### WHAT THE EXERCISE ASKS
Return each line of the listing in which the word "Navy" appears.

──────────

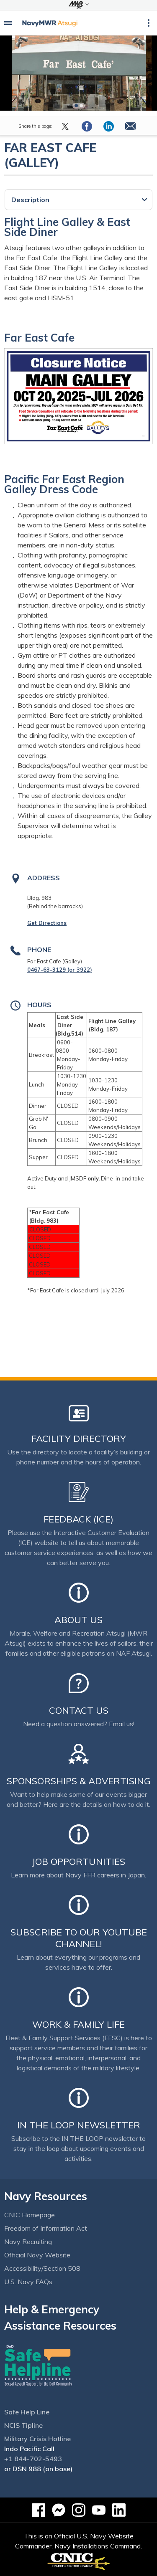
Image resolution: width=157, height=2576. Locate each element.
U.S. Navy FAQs (28, 2281)
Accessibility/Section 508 (42, 2268)
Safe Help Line (26, 2412)
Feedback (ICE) (78, 1519)
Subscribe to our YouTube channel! (78, 1938)
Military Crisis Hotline (37, 2438)
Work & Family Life (78, 2024)
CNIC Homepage (29, 2215)
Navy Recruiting (28, 2241)
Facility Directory (78, 1438)
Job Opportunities (78, 1861)
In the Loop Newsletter (78, 2125)
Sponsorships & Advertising (79, 1781)
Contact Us (78, 1710)
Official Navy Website (37, 2255)
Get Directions (47, 922)
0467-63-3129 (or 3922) (59, 969)
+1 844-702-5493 (33, 2458)
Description (30, 199)
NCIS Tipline (23, 2425)
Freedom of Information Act (45, 2228)
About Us (78, 1620)
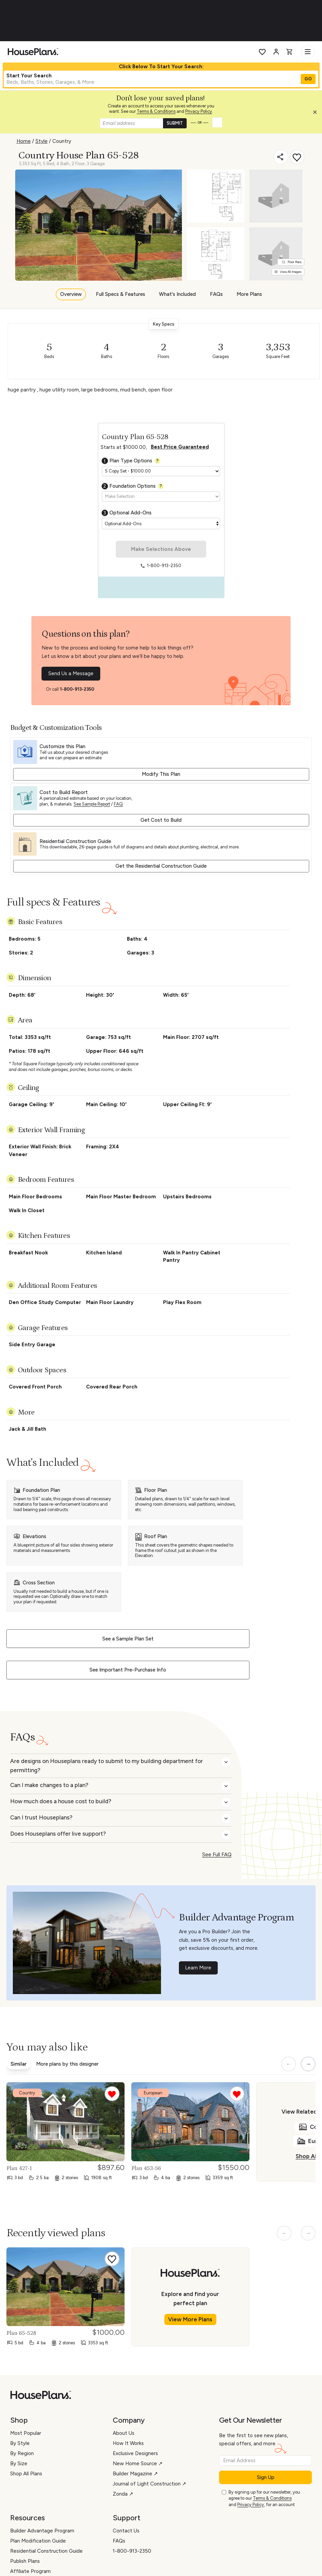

──────────

### WRITTEN RESPONSE
U.S. Navy FAQs (28, 2281)
Navy Recruiting (28, 2241)
Official Navy Website (37, 2255)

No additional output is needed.